The growth of the Internet and improvements in the computer field have increased the scope of geometric algebra. A series of conferences have taken place to highlight the applications of geometric algebra. One such conference--Applications of Geometric Algebra in Computer Science and Engineering (AGACSE)--took place in 1999, 2001, and 2008.
This book is a result of the edited proceedings of the 2008 conference. It contains many advanced ideas from mathematics, physics, and computer science, and is meant to serve as a reference book on geometric algebra and its applications. It includes contributions by experts from around the globe.
The book consists of seven parts. The first part serves as an introduction to geometric algebra. It presents screw theory in terms of geometric algebra; a tutorial on representing Euclidean motions by means of geometric algebra; and the benefits of geometric algebra for engineering graphics. It also describes conformal transformations in terms of geometric algebra.
The second part of the book discusses numerous applications of Clifford-Fourier transforms. It briefly mentions color image processing applications and the use of Hilbert transforms in Clifford analysis.

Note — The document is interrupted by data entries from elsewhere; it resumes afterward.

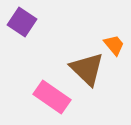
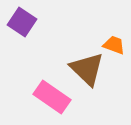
orange trapezoid: rotated 30 degrees counterclockwise
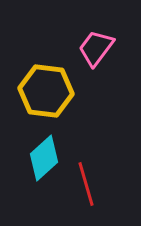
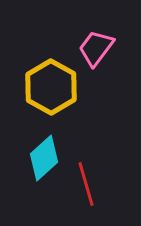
yellow hexagon: moved 5 px right, 4 px up; rotated 22 degrees clockwise
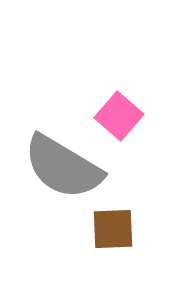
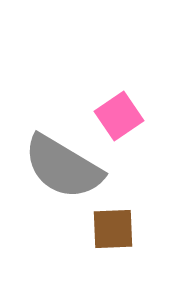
pink square: rotated 15 degrees clockwise
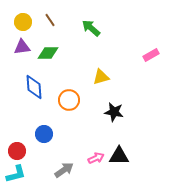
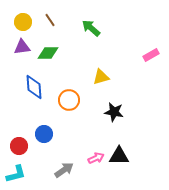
red circle: moved 2 px right, 5 px up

The focus of the third part is on image processing, wavelets, and neural computing. The authors also discuss applications to contour and surface reconstruction, pattern classification, and spatial patterns, spotlighting new applications of quaternion wavelet transforms.
In the fourth part, the authors cover computer vision, focusing on motion estimation and visual self-localization. The fifth part looks at conformal mapping and fluid analysis, and also studies fluid flow problems by means of quaternion analysis. Part 6 looks at geometric algebra applications for crystallography and holography.
Finally, the seventh part looks at efficient computation using Clifford algebras. Here, the authors examine efficient algorithms and high-performance parallel computing applications. This part ends with a discussion of Gröbner bases in robotics and engineering.
The book includes numerous color illustrations, and the chapters end with references to the literature. I must add, however, that the book is mathematically very terse and not for the fainthearted.
Geometric algebra is a very practically oriented subject. Plenty of free software is readily available for enthusiasts who want to experiment.
This book should be treasured for presenting various geometric algebra applications in several areas--in addition to physics. Readers should use it alongside other books, such as those referenced [1,2,3,4]. It will be useful to physicists, computer scientists, and engineers. On the whole, this is a very useful book.